The external electrodes 3 each include an underlayer connecting to the base component 2 and a plating outer layer to facilitate soldering. The underlayer is applied and fired after the chip is fired. In some embodiments, the underlayer may be placed before the chip is fired and then fired together with the main components. The underlayer or the plating layer may include multiple layers for intended functions. The plating layer may be replaced with a conductive resin layer.

FIG. 2 is a diagram of the base component 2 before firing, as well as after firing. The base component 2 is sintered and shrunk when fired with its structure maintained before and after firing. The base component 2 is substantially rectangular. The base component 2 includes a pair of main surfaces 7 opposite to each other, a pair of end faces 8 opposite to each other, and a pair of side surfaces 9 opposite to each other. The base component 2 includes the internal electrode layers 5 connected to the external electrodes 3 on the end faces 8. The internal electrode layers 5 extend inward from the pair of end faces 8 and are alternately stacked without being in contact with one another.

The boundaries between a stacked base precursor 13 and protective layers 6 adjacent to the side surfaces 9 are indicated by the dotted lines on the base component 2 in FIG. 2 for ease of explanation. However, the boundaries actually appear unclear. The protective layers 6 are added to the base precursor 13 to protect the internal electrode layers 5 exposed on the side surfaces 9. The protective layers 6 that are insulating may be made of a ceramic material that has mechanical strength and can be sintered together with the base precursor 13. For multilayer ceramic electronic components, the protective layers 6 are typically placed on the base component 2 before firing.

FIG. 3 illustrates the base precursor 13. The internal electrode layers 5 are exposed on the end faces 8 and the side surfaces 9. The internal electrode layers 5 exposed on the side surfaces 9 are two types of internal electrode layers 5 stacked on one another with the dielectric ceramic body 4 in between. Adjacent internal electrode layers 5 are not to be short-circuited. The protective layers 6 are to be added on the side surfaces 9 for electrical insulation and physical protection in a later process.

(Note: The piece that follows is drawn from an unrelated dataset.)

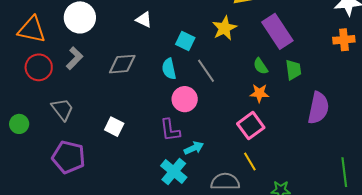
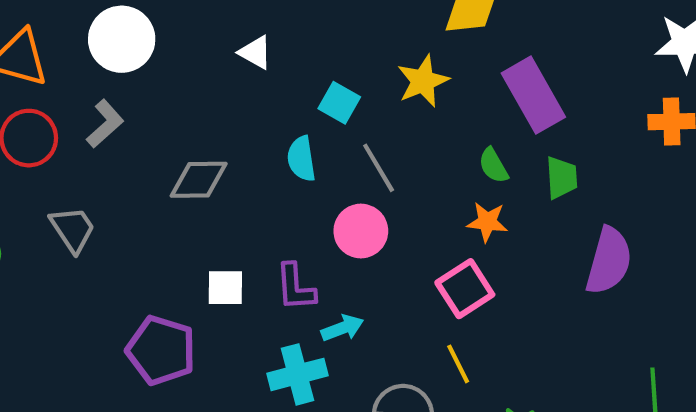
gray diamond: (122, 64) -> (199, 180), moved
pink circle: (185, 99) -> (361, 231), moved
white square: (114, 127) -> (225, 288), moved, turned -30
purple pentagon: (69, 157) -> (161, 350), moved
cyan cross: (174, 172) -> (297, 374), turned 32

The base precursor 13 in FIG. 3 is likely to have debris from cutting or other foreign matter adhering on the side surfaces 9. This can cause short-circuiting between the two types of internal electrode layers 5 that are alternately adjacent to one another and exposed on the side surfaces 9. Such foreign matter on the side surfaces 9 as cut surfaces is to be removed. In one or more embodiments of the present disclosure, cleaning and polishing using dry ice microparticles that are solid but evaporate after cleaning and polishing are noted to be effective.

Cleaning and polishing using dry ice microparticles will now be described using an example method for manufacturing the base component 2 for the multilayer ceramic capacitor 1 according to one or more embodiments of the present disclosure.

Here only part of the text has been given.